# Why does that button do that...?



## Bryan (Aug 9, 2006)

I have a switch (momentary action) on my dash that, whilst pressed, cuts ALL the lights on the rear of my RV. Rear lights and marker lights. All other lights, sides and front, are unaffected.

Any idea why? (assuming it is not an electrical fault  )


----------



## gaspode (May 9, 2005)

I bought a van with a similar switch many years ago. When I asked the seller what it was for he said that it was for when he was going home from the pub late at night down the country lanes he could cut the rear lights and confuse the police car that was chasing him. 8O 8O 8O 

I trust your switch has a much more sensible purpose. :lol:


----------



## 97770 (Feb 19, 2006)

Hi could it be for when you are let in to say thanks :? 
i cant see what else it would do :? :? or as you say an electrical fault..

FORDY


----------



## 88726 (May 9, 2005)

hi guys

maybe the tail lights interfere with the infra red on your reversing cameras at night ???????????


----------



## Bryan (Aug 9, 2006)

theflyingscot said:


> hi guys
> 
> maybe the tail lights interfere with the infra red on your reversing cameras at night ???????????

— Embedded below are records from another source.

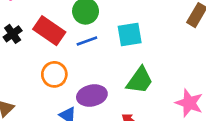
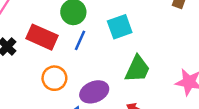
blue line: (87, 41) -> (80, 40), turned -36

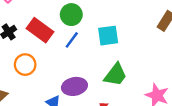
orange circle: (54, 78) -> (25, 65), moved

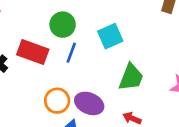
orange circle: (25, 65) -> (57, 101), moved
purple ellipse: (74, 86) -> (89, 103), turned 50

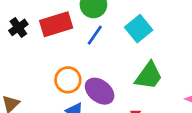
cyan square: (110, 36) -> (139, 29), turned -30
red rectangle: (33, 52) -> (56, 24), turned -52

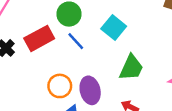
blue line: (95, 35) -> (76, 41), turned -66
purple ellipse: (100, 91) -> (90, 90), turned 50

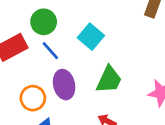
purple ellipse: (90, 90) -> (64, 85), moved

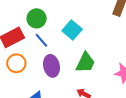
orange circle: (33, 98) -> (16, 63), moved

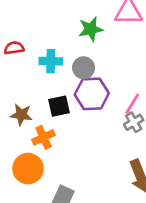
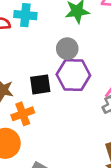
cyan cross: (51, 61) -> (25, 15), moved

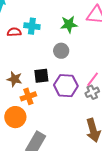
purple hexagon: (73, 75) -> (66, 86), moved

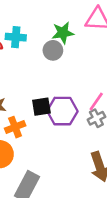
gray circle: (61, 51) -> (53, 50), moved
black square: (41, 76) -> (41, 107), moved

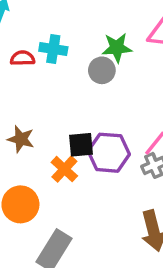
orange cross: (15, 127) -> (64, 169), moved, turned -30

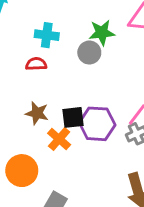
red semicircle: (23, 58) -> (36, 64), moved
brown star: (21, 139) -> (37, 113), moved

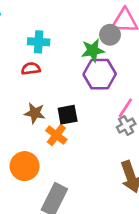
green star: (102, 33) -> (93, 50), moved
gray circle: (89, 53) -> (110, 35), moved
purple hexagon: (97, 124) -> (100, 74), moved

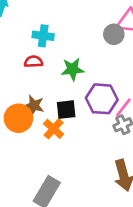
green star: (93, 50) -> (73, 69), moved
purple hexagon: (100, 74) -> (102, 99), moved
orange circle: (25, 166) -> (18, 118), moved

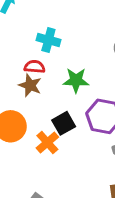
brown star: (34, 106) -> (30, 85), moved
black square: (66, 110) -> (64, 123), turned -30

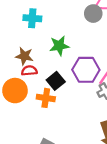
red semicircle: (35, 67) -> (29, 71), moved
orange cross: (47, 143) -> (46, 98), turned -30

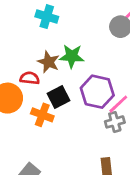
brown star: (24, 56) -> (48, 62), moved

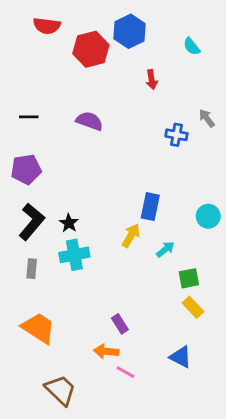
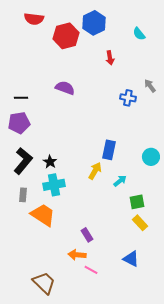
black line: (29, 117) -> (21, 98), moved
orange trapezoid: (38, 328) -> (43, 215), moved

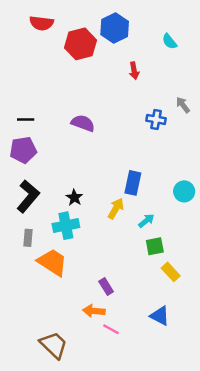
purple semicircle: (65, 88) -> (83, 123), moved
black star: (50, 162) -> (74, 198), moved
green square: (137, 202) -> (155, 246), moved

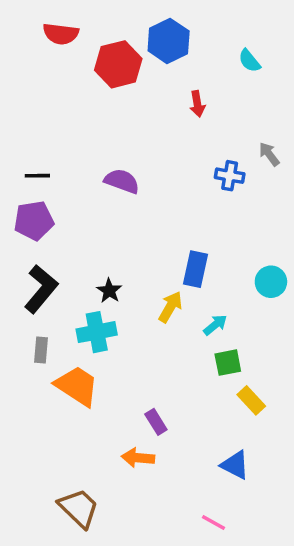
pink line: (111, 329) -> (213, 522), moved

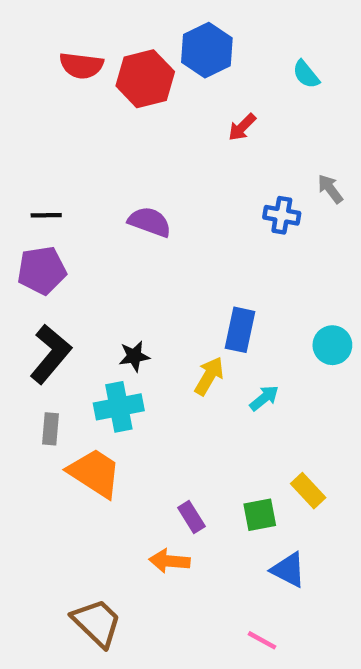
red semicircle: (61, 34) -> (81, 66), moved
red arrow: (197, 104) -> (242, 127), turned 55
black star: (109, 291) -> (134, 356), turned 30
green square: (228, 363) -> (260, 515), moved

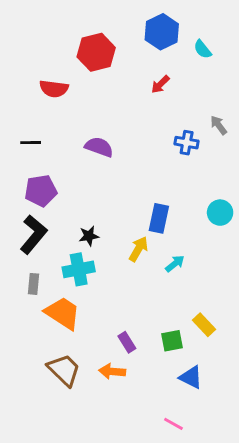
blue hexagon: (207, 50) -> (162, 32), moved
red semicircle: (81, 66) -> (54, 89), moved
purple pentagon: (42, 270) -> (41, 191), moved
cyan circle: (332, 345) -> (220, 213), moved
brown trapezoid: (97, 623) -> (64, 370), moved

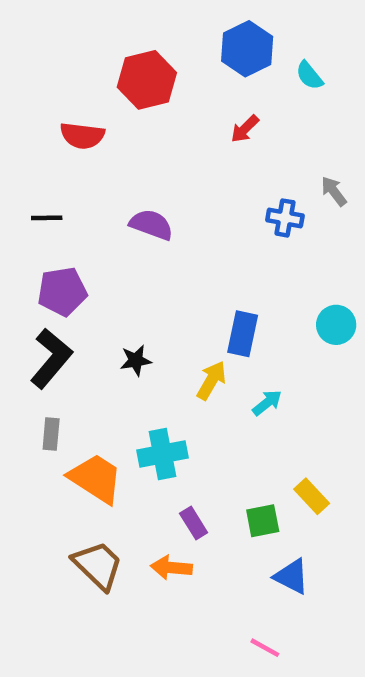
cyan cross: (79, 269) -> (162, 454), moved

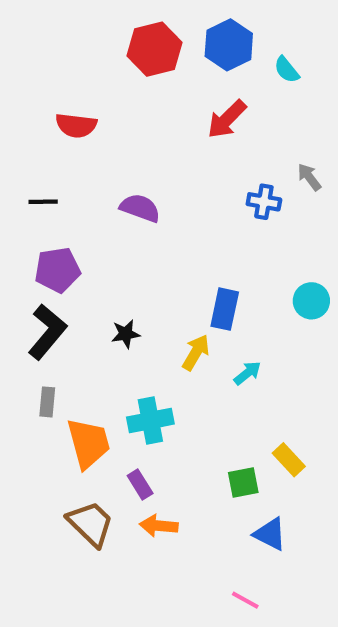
red hexagon: (147, 80) -> (155, 49), moved
red arrow: (245, 129) -> (227, 119), size x1.5
orange trapezoid: (96, 478) -> (88, 443), turned 42
purple rectangle: (194, 523) -> (140, 484), moved

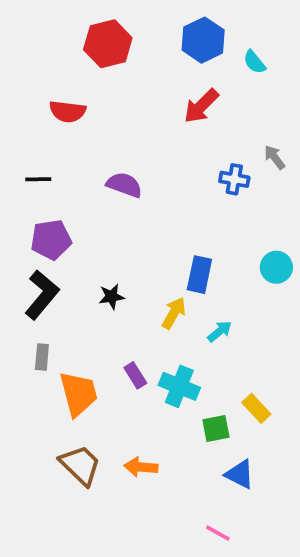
red hexagon: (155, 49) -> (108, 44), moved
cyan cross: (150, 421) -> (179, 386), moved, turned 33
purple rectangle: (140, 484) -> (135, 375), moved

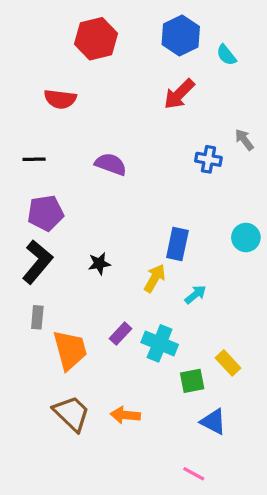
purple rectangle: (135, 375) -> (120, 334), turned 75

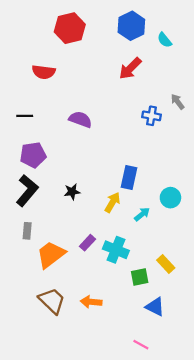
cyan circle: (246, 237) -> (170, 198), moved
orange trapezoid: (70, 350) -> (51, 255), turned -112

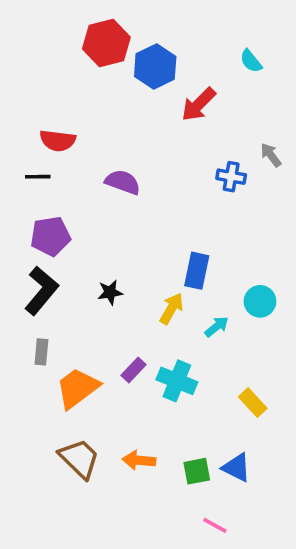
blue hexagon: (131, 26) -> (155, 66), moved
red semicircle: (44, 72) -> (58, 141), moved
green square: (140, 277) -> (197, 471), moved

The switch is momentary action, so holding it in whilst reversing is probably a little awkward, even if it did affect the camera.

Saying thanks is possible, but there is a 'thumbs up' sign already fit for that purpose (which doesn't work anyway).

Hmm, I was hoping it was a common 'feature' but apparently not.

Anyone else know why it does that?


----------



## Scotjimland (May 23, 2005)

Hi 

I have two mom switches on the dash, one is for the truck horns on the roof which was disconnected for the MOT, the other is an Emergency Start switch which connects the house batteries to the starter battery via a relay. 
I suspect it's a wiring fault .. I can think of no other explanation.. :?


----------



## cabby (May 14, 2005)

Hi WebAgents, it has two objectives,one to confuse smokey, but mainly to signal "thanks" to the vehicle that has flashed you to let you back in, mainly truckers.


----------